The Health Impacts Model Core extends the impact of Shake, Rattle and Roll and Stroke in the Young by using data gathered from these studies to estimate the impacts on national stroke rates and stroke disparities if new methodologies were adopted. It uses the Cardiovascular Policy Model, an established and validated computer simulation of cardiovascular disease and stroke.
Update: We developed Cardiovascular Disease Policy Models representing adults in the non-Hispanic white and non-Hispanic black populations in the United States. We have used these models on several projects including an evaluation of trends in the rate of stroke mortality from 1999 to 2012, when age-adjusted rates declined for both whites and blacks but remained higher for blacks. We also evaluated the cost effectiveness of treating hypertension according to recent guidelines, finding cost effectiveness extends to younger age groups and a larger portion of the population in blacks compared to whites. We are embarking on a national scale-up analysis of the Shake, Rattle, and Roll trial with a particular focus on the role of treatment intensification and physician visit frequency in achieving blood pressure control and downstream effects on cardiovascular disease and death. We are also extending this work using microsimulation modeling approaches in collaboration with researchers at New York University, who have implemented a home blood pressure monitoring intervention under the same grant mechanism that funded the work through Kaiser and UCSF.

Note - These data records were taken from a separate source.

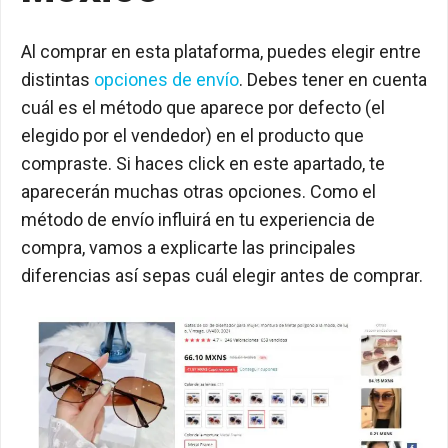
Al comprar en esta plataforma, puedes elegir entre
distintas
opciones de envío
. Debes tener en cuenta
cuál es el método que aparece por defecto (el
elegido por el vendedor) en el producto que
compraste. Si haces click en este apartado, te
aparecerán muchas otras opciones. Como el
método de envío influirá en tu experiencia de
compra, vamos a explicarte las principales
diferencias así sepas cuál elegir antes de comprar.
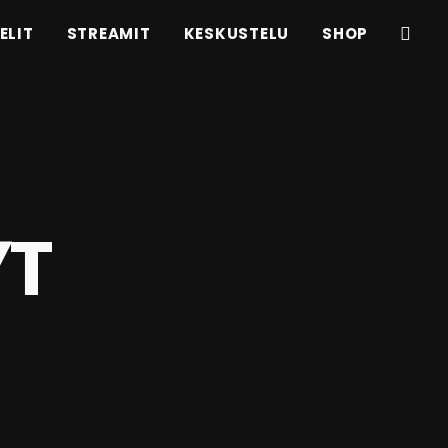
ELIT
STREAMIT
KESKUSTELU
SHOP
YT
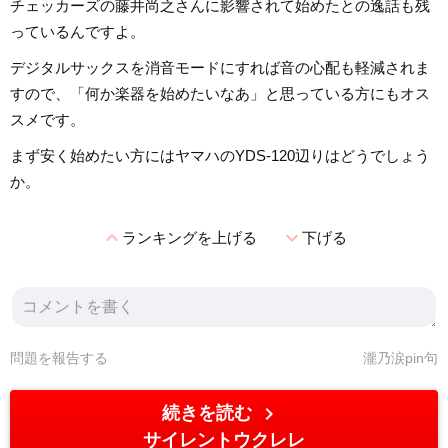
チェッカーズの藤井尚之さんに影響されて始めたとの逸話も残
っているんですよ。
デジタルサックスを消音モードにすれば音の心配も軽減されま
すので、「何か楽器を始めたいなあ」と思っている方にもオス
スメです。
まず安く始めたい方にはヤマハのYDS-120辺りはどうでしょう
か。
expand_less
expand_more
ランキングを上げる
下げる
問題を報告する
瀧乃涙pin句
chevron_right
続きを読む
サイレントウクレレ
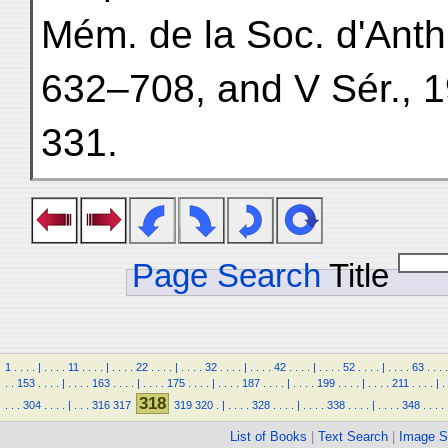
Mém. de la Soc. d'Anthr
632–708, and V Sér., 
331.
Page Search
Title
1
.
.
.
.
|
.
.
.
.
11
.
.
.
.
|
.
.
.
.
22
.
.
.
.
|
.
.
.
.
32
.
.
.
.
|
.
.
.
.
42
.
.
.
.
|
.
.
.
.
52
.
.
.
.
|
.
.
.
.
63
.
.
.
.
.
.
153
.
.
.
.
|
.
.
.
.
163
.
.
.
.
|
.
.
.
.
175
.
.
.
.
|
.
.
.
.
187
.
.
.
.
|
.
.
.
.
199
.
.
.
.
|
.
.
.
.
211
.
.
.
.
|
.
318
.
.
.
304
.
.
.
.
|
.
.
.
316
317
319
320
.
|
.
.
.
.
328
.
.
.
.
|
.
.
.
.
338
.
.
.
.
|
.
.
.
.
348
.
.
.
.
List of Books
|
Text Search
|
Image S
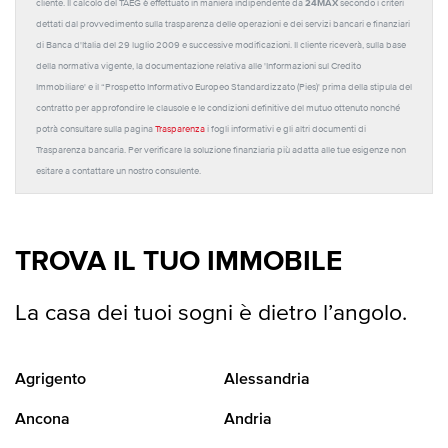
24MAX
cliente. Il calcolo del TAEG è effettuato in maniera indipendente da
secondo i criteri
dettati dal provvedimento sulla trasparenza delle operazioni e dei servizi bancari e finanziari
di Banca d'Italia del 29 luglio 2009 e successive modificazioni. Il cliente riceverà, sulla base
della normativa vigente, la documentazione relativa alle 'Informazioni sul Credito
Immobiliare' e il “Prospetto Informativo Europeo Standardizzato (Pies)' prima della stipula del
contratto per approfondire le clausole e le condizioni definitive del mutuo ottenuto nonché
potrà consultare sulla pagina
Trasparenza
i fogli informativi e gli altri documenti di
Trasparenza bancaria. Per verificare la soluzione finanziaria più adatta alle tue esigenze non
esitare a contattare un nostro consulente.
TROVA IL TUO IMMOBILE
La casa dei tuoi sogni è dietro l’angolo.
Agrigento
Alessandria
Ancona
Andria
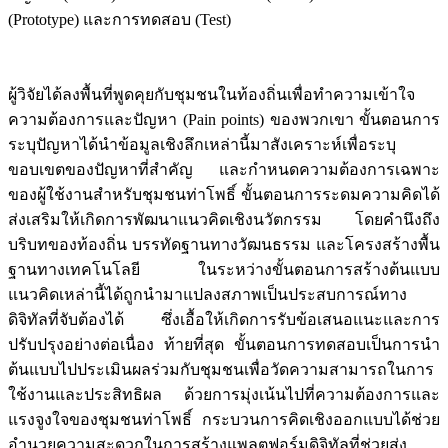
(Prototype) และการทดสอบ (Test)
ผู้วิจัยได้ลงพื้นที่พูดคุยกับชุมชนในท้องถิ่นเพื่อทำความเข้าใจ
ความต้องการและปัญหา (Pain points) ของพวกเขา ขั้นตอนการ
ระบุปัญหาได้นำข้อมูลเชิงลึกเหล่านี้มาสังเคราะห์เพื่อระบุ
ขอบเขตของปัญหาที่สำคัญ และกำหนดความต้องการเฉพาะ
ของผู้ใช้งานสำหรับชุมชนท่าโพธิ์ ขั้นตอนการระดมความคิดได้
ส่งเสริมให้เกิดการพัฒนาแนวคิดเชิงนวัตกรรม โดยคำนึงถึง
บริบทของท้องถิ่น บรรทัดฐานทางวัฒนธรรม และโครงสร้างพื้น
ฐานทางเทคโนโลยี ในระหว่างขั้นตอนการสร้างต้นแบบ
แนวคิดเหล่านี้ได้ถูกนำมาแปลงสภาพเป็นประสบการณ์ทาง
ดิจิทัลที่จับต้องได้ ซึ่งเอื้อให้เกิดการรับข้อเสนอแนะและการ
ปรับปรุงอย่างต่อเนื่อง ท้ายที่สุด ขั้นตอนการทดสอบเป็นการนำ
ต้นแบบไปประเมินผลร่วมกับชุมชนเพื่อวัดความสามารถในการ
ใช้งานและประสิทธิผล ด้วยการมุ่งเน้นไปที่ความต้องการและ
แรงจูงใจของชุมชนท่าโพธิ์ กระบวนการคิดเชิงออกแบบได้ช่วย
อำนวยความสะดวกในการสร้างแพลตฟอร์มดิจิทัลที่ช่วยส่ง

Computer simulations are useful for researchers and policymakers to translate the results of scientific studies and better assess the impact of findings on the health of populations.
The CVD Policy Model has a long history of projecting the impacts of clinical and public health interventions, as well as the role of demographic trends in cardiovascular disease and stroke risk factors.
The model has been adapted to describe cardiovascular disease and stroke epidemiology in racial and ethnic minority subpopulations in the United States (African American and Mexican American) and those of low socioeconomic status; a submodel describes trends among youth and young adults.